Film “InstantT21” de Love Labo

Héritière de l’artiste américaine pluridisciplinaire Rachel Rosenthal, Nathalie Broizat développe un travail qui a pris racine à New York au début des années 50 autour de la philosophie de John Cage. Elle en développe aujourd’hui les enjeux historiques, et les enjeux esthétiques contemporains en France, créant un style hybride et unique de performance. InstantT21, pièce vidéo pour 3 danseurs, est la continuité du projet InstantT2020. Dans InstantT2020, pièce pour 10 danseurs créée en mars 2020 juste avant le confinement en ouverture du festival Danse Dense, Nathalie Broizat se confronte au principe de totalité dans l’œuvre d’art, cherchant à mobiliser l’intensité de l’instant.

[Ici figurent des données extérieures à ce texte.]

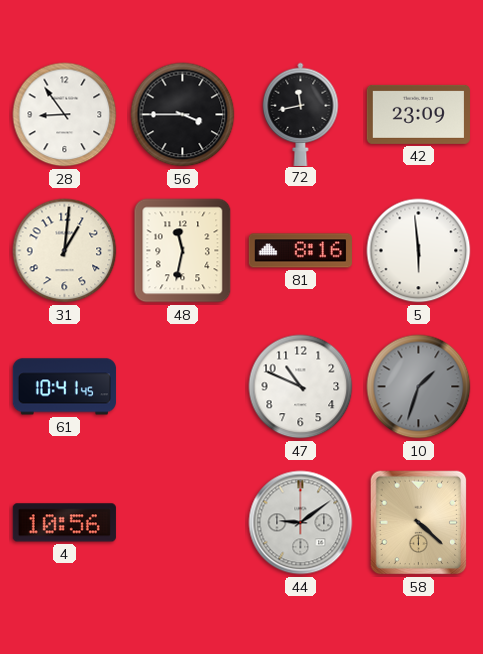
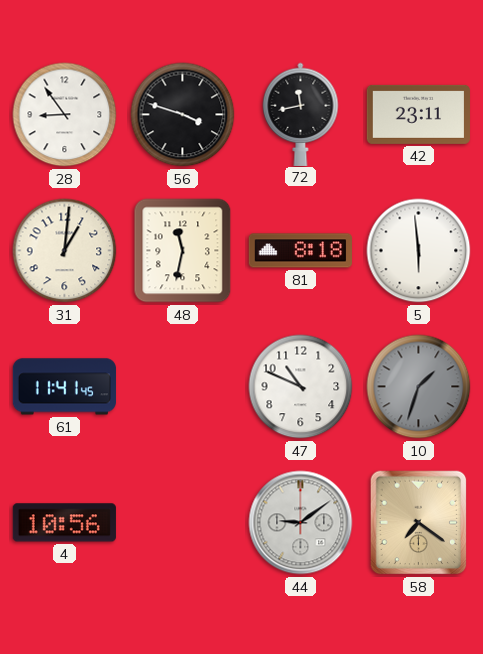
56: 3:45 -> 3:48
42: 23:09 -> 23:11
81: 8:16 -> 8:18
61: 10:41 -> 11:41
58: 4:22 -> 7:21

Le principe de totalité transforme l’instant en une réalité tangible.

InstantT21 est une vidéo-performance expérimentale qui présente une première collaboration entre l’artiste de performance Nathalie Broizat/Love Labo et le cinéaste Jérôme Cassou ainsi que les performers Anna Gaïotti et Gianfranco Poddighe. Ces artistes se sont rassemblés pour improviser sur le thème de la pandémie en mars 2021. Par quoi sont-ils traversés ; quelles sont leurs peurs et leurs espoirs ; comment se retrouvent-ils dans ce contexte ?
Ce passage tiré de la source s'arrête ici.